**Task requirements**
Each line that contains the word "damit" is to be copied from the records below.

**Extracted material**
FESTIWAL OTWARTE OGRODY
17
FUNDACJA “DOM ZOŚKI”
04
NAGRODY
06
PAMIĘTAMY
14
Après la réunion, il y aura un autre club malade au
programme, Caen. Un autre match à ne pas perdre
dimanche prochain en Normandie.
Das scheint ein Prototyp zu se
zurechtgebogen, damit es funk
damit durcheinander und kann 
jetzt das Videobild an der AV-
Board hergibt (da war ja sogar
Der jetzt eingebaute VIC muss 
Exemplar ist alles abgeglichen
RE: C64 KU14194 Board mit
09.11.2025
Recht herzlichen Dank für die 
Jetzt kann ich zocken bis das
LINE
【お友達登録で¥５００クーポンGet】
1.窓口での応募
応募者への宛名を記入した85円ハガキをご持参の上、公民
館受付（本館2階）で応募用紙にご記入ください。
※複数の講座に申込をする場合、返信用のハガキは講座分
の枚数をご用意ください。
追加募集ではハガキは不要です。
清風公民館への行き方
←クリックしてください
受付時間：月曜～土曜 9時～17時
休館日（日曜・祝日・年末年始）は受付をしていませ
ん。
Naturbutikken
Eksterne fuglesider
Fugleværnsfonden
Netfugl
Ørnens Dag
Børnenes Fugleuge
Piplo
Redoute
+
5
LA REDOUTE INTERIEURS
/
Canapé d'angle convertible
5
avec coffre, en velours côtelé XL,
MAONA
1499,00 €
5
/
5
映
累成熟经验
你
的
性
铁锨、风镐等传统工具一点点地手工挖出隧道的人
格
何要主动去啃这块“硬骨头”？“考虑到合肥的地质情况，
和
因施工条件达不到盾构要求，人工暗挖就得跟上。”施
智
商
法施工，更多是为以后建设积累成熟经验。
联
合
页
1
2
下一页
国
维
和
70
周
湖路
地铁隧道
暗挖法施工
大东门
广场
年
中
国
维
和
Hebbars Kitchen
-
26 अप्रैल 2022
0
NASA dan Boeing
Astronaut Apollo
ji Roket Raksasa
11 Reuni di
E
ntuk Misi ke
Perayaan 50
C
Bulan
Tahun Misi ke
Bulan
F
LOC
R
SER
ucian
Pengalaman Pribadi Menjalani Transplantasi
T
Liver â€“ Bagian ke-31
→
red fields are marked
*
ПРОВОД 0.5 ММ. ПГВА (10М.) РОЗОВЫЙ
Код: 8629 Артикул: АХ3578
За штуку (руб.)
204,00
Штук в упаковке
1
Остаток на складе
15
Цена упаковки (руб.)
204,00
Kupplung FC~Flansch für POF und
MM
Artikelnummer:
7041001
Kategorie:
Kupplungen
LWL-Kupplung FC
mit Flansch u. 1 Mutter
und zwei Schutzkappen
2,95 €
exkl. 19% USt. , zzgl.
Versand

**Written solution**
zurechtgebogen, damit es funk
damit durcheinander und kann 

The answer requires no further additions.